WE’VE ALL HAD days where we plan to log some serious Ks but our legs simply won’t do as their told. When this happens, is it better to push through your planned Ks at a slower pace, or pull back to an easier distance?

When your legs don’t respond to a workout, and you are not experiencing aches or pains indicative of an oncoming injury or illness, it’s a pretty good sign you are in the midst of a training cycle and have not completely recovered or adapted to this new workload. This type of fatigue doesn’t always mean you need to take time off.

While in training mode, runners are progressively overloading the body with more mileage, more speed, or both. Experiencing training fatigue can slow you down while in the midst of a training cycle until the body adapts.

The important thing is to keep the progressive overload within healthy limits so you become stronger, fitter, and faster while minimising the risk of injury or burn out.

The appropriate training recipe challenges and stresses our system, which stimulates a chain of physiological adaptations, and we come out fitter once we complete the cycle. As long as you are not experiencing signs of injury, illness, or excessive fatigue, you can proceed with training.

Progressive overload workouts are designed to be hard in order to tax your system sufficiently so you can improve your fitness level. In a sense, you are breaking down your existing system in order to build a fitter one. However, the workload must be appropriate for your level of conditioning and followed by an adequate rest period.

Only then can runners gain fitness, but adaptation doesn’t happen right away. Adaptations can take a few days to a few weeks, so for a short time, you may be slower than you were before you began the training cycle. Progress is not always measured by a nice, continuous incline. More often than not, it is one step forward and two steps backward, three steps forward and one step backward. This is when we need to trust the training process and stay the course.

If you are following a program with specific paces, I suggest you continue as long as you are not experiencing any aches, pains, or injuries. Use perceived exertion as your guide rather than the paces that were specified.

If you’re following a particularly hard program, run the workout at what you perceive to be a hard effort, regardless of the actual numbers. Record these times or paces for comparison later on. It will be interesting data for you to have as you work your way through the training cycle and progress to a higher fitness level.

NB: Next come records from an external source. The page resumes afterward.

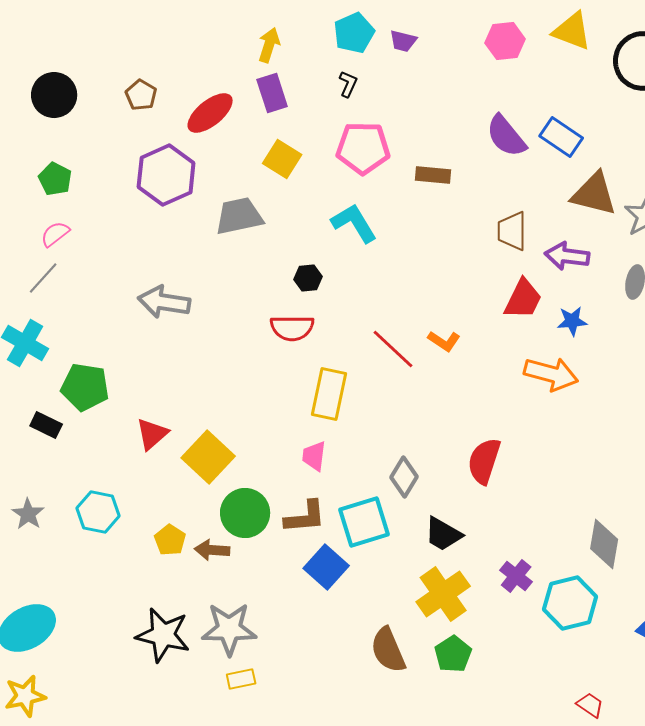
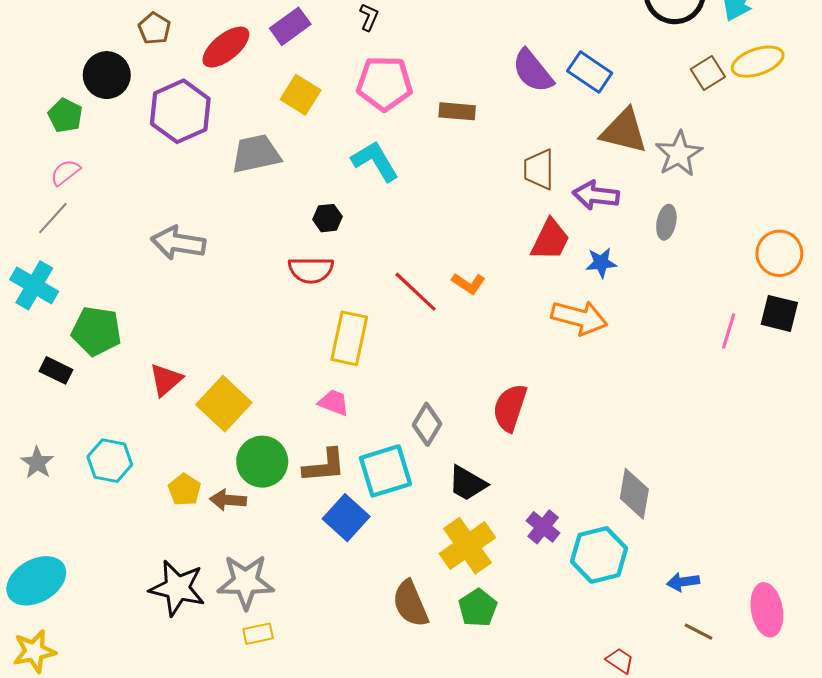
purple rectangle: (272, 93) -> (290, 26), turned 72
black circle: (54, 95) -> (107, 75), moved
pink trapezoid: (314, 456) -> (334, 403), turned 104

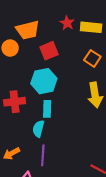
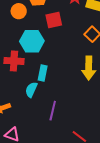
cyan hexagon: (44, 81) -> (32, 41), moved
purple line: (43, 155) -> (53, 111), moved

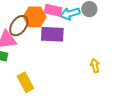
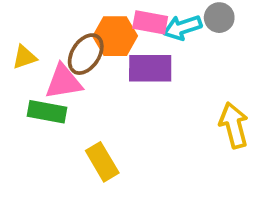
yellow arrow: (95, 66) -> (234, 125), size x1.6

That said, rest and recovery days are also an essential component of any training cycle and something that too many runners overlook. Some red flags are excessive fatigue, poor sleep, a high resting heart rate, persistent aches or pains, or lack of motivation. When these signs are present, you do need to take some time off. Make sure that your training plan contains adequate rest and recovery time so you can progress.

When selecting a training plan, consider the following:

  1. It establishes an adequate endurance base before progressing to speed workouts. Speed workouts should comprise no more than 20 percent of your weekly mileage, typically one workout a week.
  2. It increases in mileage, duration, or intensity between 10 and 20 percent each week.
  3. It alternates hard workouts with easy runs.
  4. It allows at least one day completely off for rest. Rest means no training, with one exception: a gentle stretch class.
  5. It plans a recovery week every third or fourth week, which includes a cut back in mileage of about 30 percent and no speed work.